**Problem description:**
Your task is to restate every entry below word for word and omit the images.

**Data provided:**
[Start of Attachment]

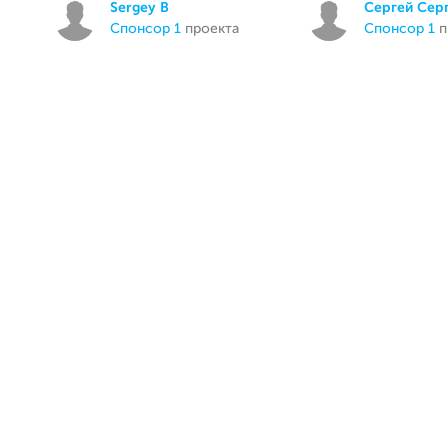
Sergey B
Сергей Сер
спонсор 1
проекта
спонсор 1
п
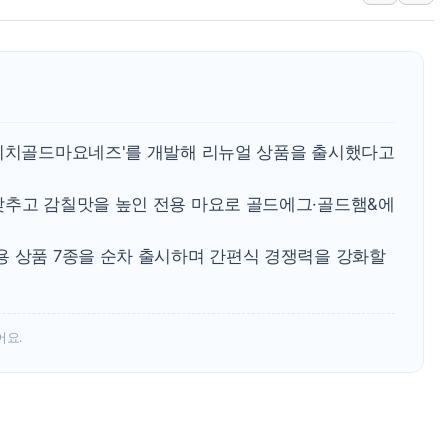
李대통령, ISA 개편 
동해중부 전 해상 풍랑
연일 폭염에 온열질환 
中 전방위 아파트 부양
인제 용대리 계곡서 수
'리치골드마요네즈'를 개발해 리뉴얼 상품을 출시했다고
동해시, 11~14일 '
낮추고 감칠맛을 높인 전용 마요로 골드에그·골드햄&에
강원 중·남부 동해안 
청양 밭에서 일하던 9
용 상품 7종을 순차 출시하며 간편식 경쟁력을 강화할
폭염에 車 운전면허 기
어요.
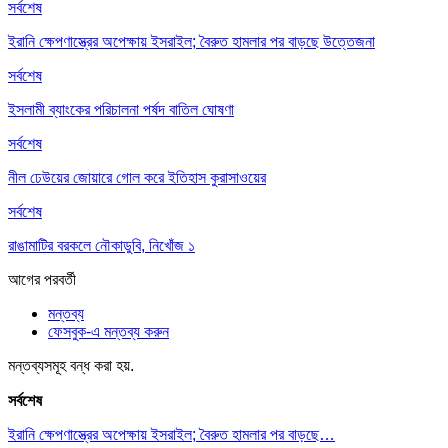
সর্বশেষ
ইরানি ক্ষেপণাস্ত্রের অপেক্ষায় ইসরাইল; বৈরুত হামলার পর বাড়ছে উত্তেজনা
সর্বশেষ
ইসলামী ব্যাংকের পরিচালনা পর্ষদ বাতিল ঘোষণা
সর্বশেষ
নীল ঢেউয়ের জোয়ারে গোল করে ইতিহাস কুরাসাওয়ের
সর্বশেষ
রাঙামাটির বরকলে নৌকাডুবি, নিখোঁজ ১
আগের
পরবর্তী
মন্তব্য
ফেসবুক-এ মন্তব্য করুন
মন্তব্যসমূহ বন্ধ করা হয়.
সর্বশেষ
ইরানি ক্ষেপণাস্ত্রের অপেক্ষায় ইসরাইল; বৈরুত হামলার পর বাড়ছে…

[End of Attachment]

**Answer area:**
Sergey B
Сергей Сер
спонсор 1
проекта
спонсор 1
п
李대통령, ISA 개편 
동해중부 전 해상 풍랑
연일 폭염에 온열질환 
中 전방위 아파트 부양
인제 용대리 계곡서 수
'리치골드마요네즈'를 개발해 리뉴얼 상품을 출시했다고
동해시, 11~14일 '
낮추고 감칠맛을 높인 전용 마요로 골드에그·골드햄&에
강원 중·남부 동해안 
청양 밭에서 일하던 9
용 상품 7종을 순차 출시하며 간편식 경쟁력을 강화할
폭염에 車 운전면허 기
어요.
সর্বশেষ
ইরানি ক্ষেপণাস্ত্রের অপেক্ষায় ইসরাইল; বৈরুত হামলার পর বাড়ছে উত্তেজনা
সর্বশেষ
ইসলামী ব্যাংকের পরিচালনা পর্ষদ বাতিল ঘোষণা
সর্বশেষ
নীল ঢেউয়ের জোয়ারে গোল করে ইতিহাস কুরাসাওয়ের
সর্বশেষ
রাঙামাটির বরকলে নৌকাডুবি, নিখোঁজ ১
আগের
পরবর্তী
মন্তব্য
ফেসবুক-এ মন্তব্য করুন
মন্তব্যসমূহ বন্ধ করা হয়.
সর্বশেষ
ইরানি ক্ষেপণাস্ত্রের অপেক্ষায় ইসরাইল; বৈরুত হামলার পর বাড়ছে…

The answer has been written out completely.